A senior member of Malawi's former ruling party has become the seventh person to be jailed for involvement in the multimillion-dollar government corruption scandal known as Cashgate.
A Malawi High Court in the eastern city of Zomba sentenced businessman Oswald Lutepo to 11 years in prison. Lutepo pleaded guilty to two counts of conspiring to defraud the government and money laundering.
Lutepo, 37, was arrested in 2013 on suspicion of taking money from the government through ghost companies that provided no state services.
He was accused of siphoning about $9.3 million, making him the second-largest beneficiary of the 70 civil servants, politicians and business owners arrested in the $32 million scandal.
After the hearing, Lutepo told journalists the sentence was not fair, but hinted he was focused on the future.

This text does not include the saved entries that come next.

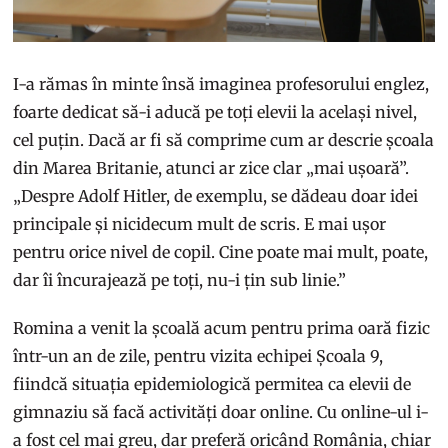
I-a rămas în minte însă imaginea profesorului englez,
foarte dedicat să-i aducă pe toți elevii la același nivel,
cel puțin. Dacă ar fi să comprime cum ar descrie școala
din Marea Britanie, atunci ar zice clar „mai ușoară”.
„Despre Adolf Hitler, de exemplu, se dădeau doar idei
principale și nicidecum mult de scris. E mai ușor
pentru orice nivel de copil. Cine poate mai mult, poate,
dar îi încurajează pe toți, nu-i țin sub linie.”
Romina a venit la școală acum pentru prima oară fizic
într-un an de zile, pentru vizita echipei Școala 9,
fiindcă situația epidemiologică permitea ca elevii de
gimnaziu să facă activități doar online. Cu online-ul i-
a fost cel mai greu, dar preferă oricând România, chiar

"The media has not been fair to me," he said. "You have branded me a thief, a person who has been faking madness and all that. But, you know, there is always an end to everything. What I am looking forward to is a new life, because I want to move on.”
Lutepo’s attorney, Oswald Mtupila, said he was shocked by the judgment. He said he had urged the court to consider the fact that Lutepo was a first-time offender and was remorseful about what he had done. He said his client should have a sentence of less than 12 months and that the court should consider a suspended sentence.

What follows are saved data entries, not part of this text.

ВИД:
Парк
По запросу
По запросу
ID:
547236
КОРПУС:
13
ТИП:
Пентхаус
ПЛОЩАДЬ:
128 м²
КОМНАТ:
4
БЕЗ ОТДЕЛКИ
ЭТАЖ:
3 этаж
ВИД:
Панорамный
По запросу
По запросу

“My immediate reaction is that of shock, and indeed thoughts of appealing can not be avoided,” Mtupila said.
Anti-Corruption Bureau Deputy Director Reyneck Matemba said the sentence was fair, but noted that "we have a lot of way to go, and Mr. Lutepo’s witness statement as well as his confession have given us a lot of work to do. And there are other people that we have to investigate further that Mr. Lutepo has told us about.”
Malawians have reacted differently to the length of the sentence.
Dreck Makwangwala, a resident of Chinamwali Township in Zomba, said, “The money which he stole was enough for hospitals — enough for every development that would have taken place in Malawi. Eleven years is not enough for the crime that Mr. Lutepo did to Malawians. It is the same as killing. He should have been sentenced to death.”
But businesswoman Jennifer Lipenga said the court could have given Lutepo a lenient sentence, considering that “he uses a wheelchair” and that he has refunded some of the money he stole from one of his companies.
The Cashgate scandal that came to light in 2013 forced several donors, including the European Union, to withhold their 40 percent contribution to the country’s national budget.
Some information for this report came from AFP.